9. The apparatus of claim 7, wherein greater than one way in the first level cache cannot correspond to one cache way in the second level cache and greater than one way in the second level cache can correspond to one way in the first level cache.

10. The apparatus of claim 7, wherein on a processor write said first level cache controller transmits way information to said second level cache controller and said second level cache controller places received data in a way of the second level cache corresponding to the received way information.

11. The apparatus of claim 7, further comprising:
a bus master device coupled to said system bus;
and wherein said first level cache controller includes means for snooping the system bus when said microprocessor does not have control of said system bus to determine if the bus master device is writing to a random access memory location that is cached in the first level cache, and wherein said second level cache controller further includes:
means for snooping the system bus when said microprocessor does not have control of said system bus to determine if the bus master device is writing to a random access memory location that is cached in the second level cache;
means for checking the inclusion bit on a second level cache location where a second level cache write snoop hit occurs to determine if a copy of data from said random access memory location being written to also resides in said first level cache; and means coupled to said first level cache controller which directs said first level cache controller to snoop the system bus if said inclusion bit is set.
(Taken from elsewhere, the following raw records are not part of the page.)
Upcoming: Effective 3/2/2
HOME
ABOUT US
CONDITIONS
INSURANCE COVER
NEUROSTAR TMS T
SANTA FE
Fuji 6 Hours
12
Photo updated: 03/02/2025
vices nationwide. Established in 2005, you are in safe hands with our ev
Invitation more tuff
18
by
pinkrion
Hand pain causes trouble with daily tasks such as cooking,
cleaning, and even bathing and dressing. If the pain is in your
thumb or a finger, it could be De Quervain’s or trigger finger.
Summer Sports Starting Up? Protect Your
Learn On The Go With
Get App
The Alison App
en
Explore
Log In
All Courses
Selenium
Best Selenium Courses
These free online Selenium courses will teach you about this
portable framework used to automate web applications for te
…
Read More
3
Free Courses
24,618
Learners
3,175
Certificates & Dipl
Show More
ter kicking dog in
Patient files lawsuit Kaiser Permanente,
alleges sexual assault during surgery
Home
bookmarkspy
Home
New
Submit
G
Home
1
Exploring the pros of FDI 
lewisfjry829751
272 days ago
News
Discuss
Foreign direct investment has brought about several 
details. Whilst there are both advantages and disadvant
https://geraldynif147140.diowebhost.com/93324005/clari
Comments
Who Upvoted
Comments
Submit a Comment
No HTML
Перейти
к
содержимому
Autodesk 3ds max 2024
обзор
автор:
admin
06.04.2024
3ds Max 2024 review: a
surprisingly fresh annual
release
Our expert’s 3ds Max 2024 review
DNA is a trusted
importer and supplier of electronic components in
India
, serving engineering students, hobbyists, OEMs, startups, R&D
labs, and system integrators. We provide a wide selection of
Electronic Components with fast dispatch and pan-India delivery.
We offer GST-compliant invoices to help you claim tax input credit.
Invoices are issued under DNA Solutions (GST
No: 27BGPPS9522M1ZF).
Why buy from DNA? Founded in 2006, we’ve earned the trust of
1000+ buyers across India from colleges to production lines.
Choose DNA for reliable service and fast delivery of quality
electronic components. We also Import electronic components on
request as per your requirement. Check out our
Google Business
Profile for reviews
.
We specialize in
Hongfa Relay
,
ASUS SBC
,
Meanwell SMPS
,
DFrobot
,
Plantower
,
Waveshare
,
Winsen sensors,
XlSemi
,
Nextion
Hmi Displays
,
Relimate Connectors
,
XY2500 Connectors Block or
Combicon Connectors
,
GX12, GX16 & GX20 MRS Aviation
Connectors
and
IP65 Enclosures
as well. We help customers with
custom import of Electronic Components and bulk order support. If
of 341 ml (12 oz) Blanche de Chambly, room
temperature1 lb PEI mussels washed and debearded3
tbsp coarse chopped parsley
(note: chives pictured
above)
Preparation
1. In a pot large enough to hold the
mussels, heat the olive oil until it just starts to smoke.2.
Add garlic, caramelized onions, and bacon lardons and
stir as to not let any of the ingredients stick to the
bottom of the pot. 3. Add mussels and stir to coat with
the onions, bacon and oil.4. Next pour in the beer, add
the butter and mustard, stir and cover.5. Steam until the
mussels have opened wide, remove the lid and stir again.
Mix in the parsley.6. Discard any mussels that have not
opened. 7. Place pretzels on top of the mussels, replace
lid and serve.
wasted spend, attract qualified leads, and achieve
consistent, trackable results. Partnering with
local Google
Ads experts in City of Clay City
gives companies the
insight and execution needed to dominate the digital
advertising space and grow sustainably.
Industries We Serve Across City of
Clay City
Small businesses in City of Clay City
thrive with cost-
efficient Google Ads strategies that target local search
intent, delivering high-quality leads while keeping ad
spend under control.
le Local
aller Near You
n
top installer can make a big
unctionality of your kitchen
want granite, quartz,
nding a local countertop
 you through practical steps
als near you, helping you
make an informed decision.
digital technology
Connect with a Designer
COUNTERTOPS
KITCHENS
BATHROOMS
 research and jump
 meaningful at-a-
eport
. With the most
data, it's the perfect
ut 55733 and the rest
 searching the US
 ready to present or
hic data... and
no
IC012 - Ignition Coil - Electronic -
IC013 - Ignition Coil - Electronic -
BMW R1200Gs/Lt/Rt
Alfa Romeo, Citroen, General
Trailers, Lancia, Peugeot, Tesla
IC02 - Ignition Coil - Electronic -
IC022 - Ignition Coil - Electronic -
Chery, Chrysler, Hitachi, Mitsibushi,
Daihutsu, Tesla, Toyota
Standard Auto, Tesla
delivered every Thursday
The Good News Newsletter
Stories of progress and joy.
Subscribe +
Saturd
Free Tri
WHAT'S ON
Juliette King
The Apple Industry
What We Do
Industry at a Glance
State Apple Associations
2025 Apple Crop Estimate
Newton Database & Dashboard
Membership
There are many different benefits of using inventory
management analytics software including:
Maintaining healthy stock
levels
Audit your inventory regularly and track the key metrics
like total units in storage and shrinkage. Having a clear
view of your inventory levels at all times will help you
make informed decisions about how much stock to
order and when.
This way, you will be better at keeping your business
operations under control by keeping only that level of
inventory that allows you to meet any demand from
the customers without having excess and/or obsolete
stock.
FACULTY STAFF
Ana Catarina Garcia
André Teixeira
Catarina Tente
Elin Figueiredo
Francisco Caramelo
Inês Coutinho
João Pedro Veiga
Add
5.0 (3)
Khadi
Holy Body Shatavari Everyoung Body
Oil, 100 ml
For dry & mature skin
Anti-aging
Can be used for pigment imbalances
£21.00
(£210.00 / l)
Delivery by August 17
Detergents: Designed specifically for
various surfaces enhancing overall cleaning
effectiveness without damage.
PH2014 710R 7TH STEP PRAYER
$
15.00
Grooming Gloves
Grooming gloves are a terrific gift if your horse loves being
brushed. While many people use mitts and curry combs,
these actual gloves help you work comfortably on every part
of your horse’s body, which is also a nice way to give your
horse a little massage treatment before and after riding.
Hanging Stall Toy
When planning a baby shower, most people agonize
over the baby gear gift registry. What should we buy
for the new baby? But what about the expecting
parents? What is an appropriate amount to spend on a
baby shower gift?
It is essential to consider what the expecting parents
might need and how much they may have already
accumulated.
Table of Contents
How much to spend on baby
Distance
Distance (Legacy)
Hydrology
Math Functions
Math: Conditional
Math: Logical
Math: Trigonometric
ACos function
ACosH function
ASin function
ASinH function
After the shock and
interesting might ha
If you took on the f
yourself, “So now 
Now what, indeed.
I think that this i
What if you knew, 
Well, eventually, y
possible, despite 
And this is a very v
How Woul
12. The apparatus of claim 11, further comprising:
said second level cache being a write-back cache, wherein said second level cache controller further includes:
means for snooping the system bus when said microprocessor does not have control of said system bus to determine if the bus master device is reading a random access memory location that is cached in the second level cache;

means for determining whether the second level cache includes an updated version of the data residing in the requested memory location when a second level cache read snoop hit occurs; and means for providing the requested data to main memory if the second level cache has an updated version of the data, wherein the bus controller reads the requested data provided by the second level cache controller.